Ainda dentro da programação da Ronda de 1947, o Departamento de Tradições Gaúchas efetivou a audição radiofônica a que se havia proposto. 
Naquele tempo, algo inédito no meio estudantil. Não existiam, praticamente, na radiofonia rio- grandense, programas regionalistas gauchescos, exceto o “Campereada”, de Lauro Rodrigues. Este era produzido em estúdio, em formato de rádioteatro, realizado por artistas profissionais. Fazer uma programação regional, especialmente com sentido cultural, não era nada comum.
Vale dizer que o secundarista Ruy Caporal, então presidente de nosso grêmio estudantil, mantinha, ao vivo, todos os sábados à tarde, um programa estudantil variado, de duas horas de duração, com grande audiência na Rádio Farroupilha, a mais potente emissora do sul do Brasil na época.
E assim foi ao ar o programa “Alma do Pago” - anteriormente denominado “Alma Gaúcha” - através de um elenco de alunos julianos e convidados especiais. Claro que, depois de muitos ensaios, pois eram todos amadores. Minha participação foi interpretando uma personagem campesina.

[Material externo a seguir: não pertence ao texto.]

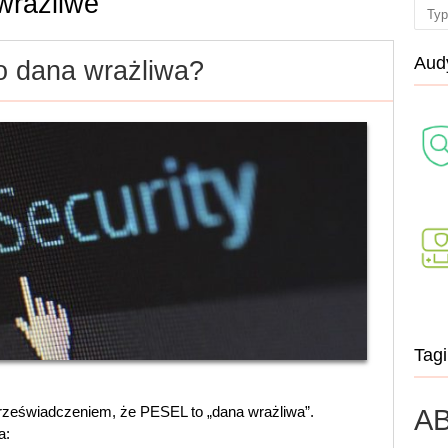
wrażliwe
Sear
Audy
 dana wrażliwa?
Tagi
AB
rzeświadczeniem, że PESEL to „dana wrażliwa”.
a:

A repercussão alcançada pela audição, cujo texto e direção eram de autoria do nascente poeta Glauco Saraiva - que se entregava às festividades nativistas do Julinho -, pode ser medida pelo conteúdo de uma carta do cônsul honorário do Paraguai em Porto Alegre, dirigida ao Grêmio Estudantil Júlio de Castilhos:
“Venho por meio destas linhas externar minha modesta opinião sobre o programa radiofônico levado a efeito por esse Grêmio através da onda potente da Rádio Farroupilha. Alma do Pago evoca brilhantemente tudo da verdade pátria cabocla e do chimarrão; na sua sequência admirável, podemos apreciar a plenitude na lenda e na história das tradições deste país, em cujo seio nos ufanamos de ter nascido. Apraz-me felicitar-vos cordialmente, não só pela feliz ideia que presidiu os vossos intentos, como também pela impecável interpretação dos personagens. Oxalá programas dessa índole sejam mantidos em nossos rádios, a fim de que, em nossos corações, permaneça vivo o fogo das tradições gaúchas, orgulho deste meridional”.
Cordialmente, J. Cunha.
O referido programa repercutiu não só na capital, mas também no interior do Estado. São testemunhos os vários telegramas recebidos.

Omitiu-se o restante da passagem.